In this morning’s newspaper I read an article about the loss of natural sound because we have created so much people noise. It took me back to a time about forty years ago when I think I first actually paid attention by sitting alone in the woods and listening–hearing the soft rustle of grass blades, chirp of the crickets, buzz of mosquitoes and vroom of a truck in the distance. I can still envision that spot on a hillside where I closed my eyes to the sun and tried to zone in only on sound–to let go of the rest of the world and focus on that one sense.
And so I took that thought with me this morning when I joined others to bird at the Bob Dunning Bridge, one of the entrances to Bridgton’s Pondicherry Park.

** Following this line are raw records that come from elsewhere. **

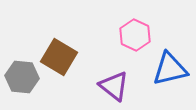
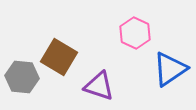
pink hexagon: moved 2 px up
blue triangle: rotated 21 degrees counterclockwise
purple triangle: moved 15 px left; rotated 20 degrees counterclockwise
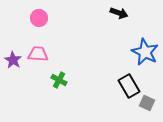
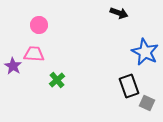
pink circle: moved 7 px down
pink trapezoid: moved 4 px left
purple star: moved 6 px down
green cross: moved 2 px left; rotated 21 degrees clockwise
black rectangle: rotated 10 degrees clockwise
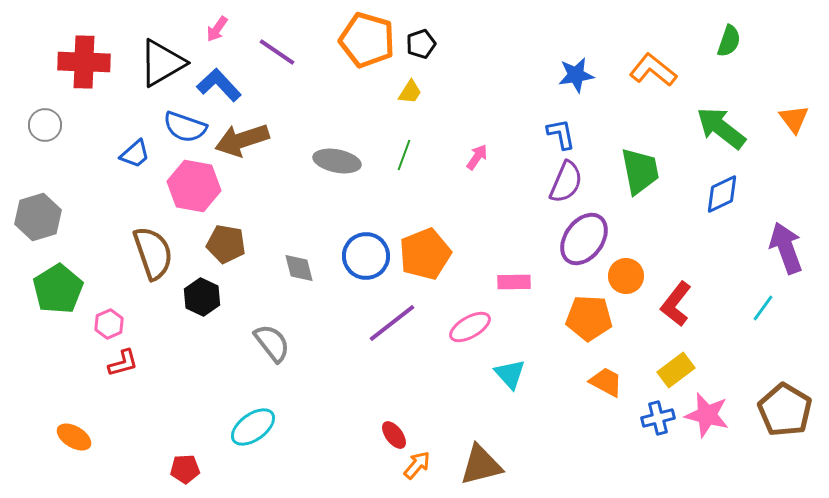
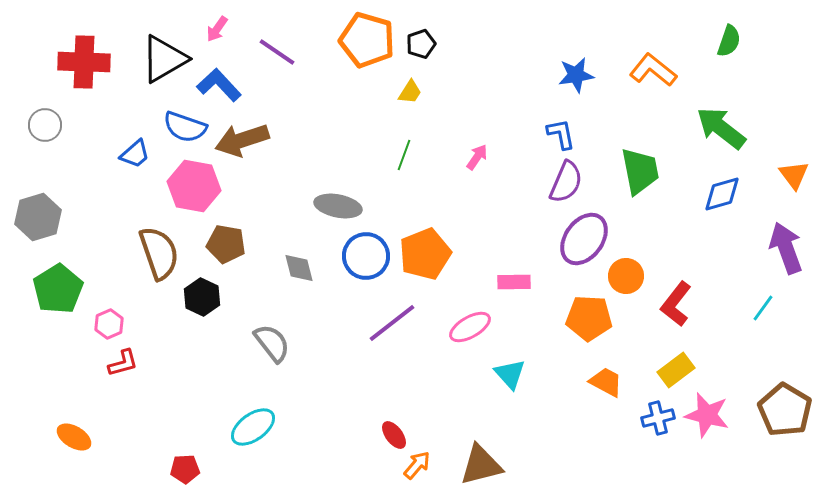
black triangle at (162, 63): moved 2 px right, 4 px up
orange triangle at (794, 119): moved 56 px down
gray ellipse at (337, 161): moved 1 px right, 45 px down
blue diamond at (722, 194): rotated 9 degrees clockwise
brown semicircle at (153, 253): moved 6 px right
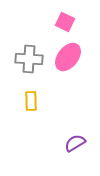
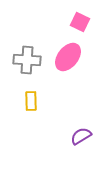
pink square: moved 15 px right
gray cross: moved 2 px left, 1 px down
purple semicircle: moved 6 px right, 7 px up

Truth be known, I also went birding at the bridge early yesterday morning when the sun shone brilliantly and a yellow-rumped warbler posed for an instant.
Today dawned raw and overcast. And at first, the birds weren’t all that song-filled or even evident.
But then we heard one on high and our natural high kicked in. A Baltimore oriole whistled its melodious tune and we swooned.
We watched an Eastern phoebe flick its tail as it looked to the right . . .
and then to the left. Because of the morning’s chill, the bugs upon which it feeds seemed non-existent to start.
But, perhaps it knew otherwise.
What we knew was that the temp climbed a wee bit and bird song increased, including that of the ever sweet song sparrow. Yes, we could hear the sounds of this sleepy, western Maine town since we were only a block from Main Street, but the songbirds shared their voices and for us–we focused on those delightful tunes as we tried to figure out who we could hear but not see.
One such resident arrived this past week, like many other snowbirds (people residents who winter south of Maine– or is it south of New England?). We recognized the catbird first by its cat-like mewing and then we spotted two along the stonewall and in the brushy shrubs.
Like all birds, however, they didn’t sit still. We did note, though, that they spent most of their time on the other side of the bridge in an area where they frequently nest.
And speaking of nesting, the song sparrow moved from its perch to the ground where it joined others as they scratched about and filled their beaks with potential materials to add to their new home.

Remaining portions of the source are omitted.